• [Material provided]
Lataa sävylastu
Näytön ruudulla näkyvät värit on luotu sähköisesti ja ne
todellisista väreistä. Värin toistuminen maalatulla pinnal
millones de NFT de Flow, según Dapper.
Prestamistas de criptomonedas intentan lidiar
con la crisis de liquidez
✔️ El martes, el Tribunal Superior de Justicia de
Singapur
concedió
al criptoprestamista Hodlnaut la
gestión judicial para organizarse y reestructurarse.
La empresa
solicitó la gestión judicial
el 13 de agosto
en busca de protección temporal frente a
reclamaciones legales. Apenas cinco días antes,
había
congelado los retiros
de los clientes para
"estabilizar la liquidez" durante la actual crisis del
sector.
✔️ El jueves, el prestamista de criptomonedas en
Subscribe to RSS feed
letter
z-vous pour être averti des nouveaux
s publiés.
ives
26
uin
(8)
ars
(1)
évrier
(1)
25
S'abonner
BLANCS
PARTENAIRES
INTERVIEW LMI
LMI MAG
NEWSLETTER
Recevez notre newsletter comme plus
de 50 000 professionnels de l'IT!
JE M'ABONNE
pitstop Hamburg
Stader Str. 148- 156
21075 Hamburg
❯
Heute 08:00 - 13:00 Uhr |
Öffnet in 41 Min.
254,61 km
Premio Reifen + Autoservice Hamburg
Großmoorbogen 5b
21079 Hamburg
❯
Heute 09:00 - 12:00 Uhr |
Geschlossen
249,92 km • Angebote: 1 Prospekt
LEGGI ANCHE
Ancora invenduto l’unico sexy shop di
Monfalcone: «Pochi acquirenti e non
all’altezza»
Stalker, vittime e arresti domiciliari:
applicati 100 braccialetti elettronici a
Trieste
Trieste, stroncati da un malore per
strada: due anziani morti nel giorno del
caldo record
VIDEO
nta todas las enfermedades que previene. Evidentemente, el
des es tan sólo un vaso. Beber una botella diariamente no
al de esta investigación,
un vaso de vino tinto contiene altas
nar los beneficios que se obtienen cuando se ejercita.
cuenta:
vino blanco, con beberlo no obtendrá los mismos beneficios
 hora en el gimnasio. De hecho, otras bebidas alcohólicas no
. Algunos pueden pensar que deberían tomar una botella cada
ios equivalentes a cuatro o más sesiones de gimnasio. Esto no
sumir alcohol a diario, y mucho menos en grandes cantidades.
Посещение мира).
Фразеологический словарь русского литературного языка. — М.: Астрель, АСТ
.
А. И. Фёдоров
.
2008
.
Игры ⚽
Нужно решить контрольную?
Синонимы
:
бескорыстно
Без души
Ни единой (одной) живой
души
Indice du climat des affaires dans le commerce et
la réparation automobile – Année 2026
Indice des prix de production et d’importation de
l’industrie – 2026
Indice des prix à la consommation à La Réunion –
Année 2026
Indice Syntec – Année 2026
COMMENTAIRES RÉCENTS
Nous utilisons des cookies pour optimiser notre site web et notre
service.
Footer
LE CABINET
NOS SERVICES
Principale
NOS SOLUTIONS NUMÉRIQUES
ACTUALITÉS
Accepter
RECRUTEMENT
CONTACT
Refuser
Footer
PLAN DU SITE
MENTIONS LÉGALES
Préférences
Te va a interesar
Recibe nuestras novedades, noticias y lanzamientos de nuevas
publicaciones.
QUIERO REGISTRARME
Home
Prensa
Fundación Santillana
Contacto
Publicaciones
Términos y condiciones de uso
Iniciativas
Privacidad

• [What to do]
Nothing but the full listing, copied exactly, belongs in the answer.

• [Expected answer]
Lataa sävylastu
Näytön ruudulla näkyvät värit on luotu sähköisesti ja ne
todellisista väreistä. Värin toistuminen maalatulla pinnal
millones de NFT de Flow, según Dapper.
Prestamistas de criptomonedas intentan lidiar
con la crisis de liquidez
✔️ El martes, el Tribunal Superior de Justicia de
Singapur
concedió
al criptoprestamista Hodlnaut la
gestión judicial para organizarse y reestructurarse.
La empresa
solicitó la gestión judicial
el 13 de agosto
en busca de protección temporal frente a
reclamaciones legales. Apenas cinco días antes,
había
congelado los retiros
de los clientes para
"estabilizar la liquidez" durante la actual crisis del
sector.
✔️ El jueves, el prestamista de criptomonedas en
Subscribe to RSS feed
letter
z-vous pour être averti des nouveaux
s publiés.
ives
26
uin
(8)
ars
(1)
évrier
(1)
25
S'abonner
BLANCS
PARTENAIRES
INTERVIEW LMI
LMI MAG
NEWSLETTER
Recevez notre newsletter comme plus
de 50 000 professionnels de l'IT!
JE M'ABONNE
pitstop Hamburg
Stader Str. 148- 156
21075 Hamburg
❯
Heute 08:00 - 13:00 Uhr |
Öffnet in 41 Min.
254,61 km
Premio Reifen + Autoservice Hamburg
Großmoorbogen 5b
21079 Hamburg
❯
Heute 09:00 - 12:00 Uhr |
Geschlossen
249,92 km • Angebote: 1 Prospekt
LEGGI ANCHE
Ancora invenduto l’unico sexy shop di
Monfalcone: «Pochi acquirenti e non
all’altezza»
Stalker, vittime e arresti domiciliari:
applicati 100 braccialetti elettronici a
Trieste
Trieste, stroncati da un malore per
strada: due anziani morti nel giorno del
caldo record
VIDEO
nta todas las enfermedades que previene. Evidentemente, el
des es tan sólo un vaso. Beber una botella diariamente no
al de esta investigación,
un vaso de vino tinto contiene altas
nar los beneficios que se obtienen cuando se ejercita.
cuenta:
vino blanco, con beberlo no obtendrá los mismos beneficios
 hora en el gimnasio. De hecho, otras bebidas alcohólicas no
. Algunos pueden pensar que deberían tomar una botella cada
ios equivalentes a cuatro o más sesiones de gimnasio. Esto no
sumir alcohol a diario, y mucho menos en grandes cantidades.
Посещение мира).
Фразеологический словарь русского литературного языка. — М.: Астрель, АСТ
.
А. И. Фёдоров
.
2008
.
Игры ⚽
Нужно решить контрольную?
Синонимы
:
бескорыстно
Без души
Ни единой (одной) живой
души
Indice du climat des affaires dans le commerce et
la réparation automobile – Année 2026
Indice des prix de production et d’importation de
l’industrie – 2026
Indice des prix à la consommation à La Réunion –
Année 2026
Indice Syntec – Année 2026
COMMENTAIRES RÉCENTS
Nous utilisons des cookies pour optimiser notre site web et notre
service.
Footer
LE CABINET
NOS SERVICES
Principale
NOS SOLUTIONS NUMÉRIQUES
ACTUALITÉS
Accepter
RECRUTEMENT
CONTACT
Refuser
Footer
PLAN DU SITE
MENTIONS LÉGALES
Préférences
Te va a interesar
Recibe nuestras novedades, noticias y lanzamientos de nuevas
publicaciones.
QUIERO REGISTRARME
Home
Prensa
Fundación Santillana
Contacto
Publicaciones
Términos y condiciones de uso
Iniciativas
Privacidad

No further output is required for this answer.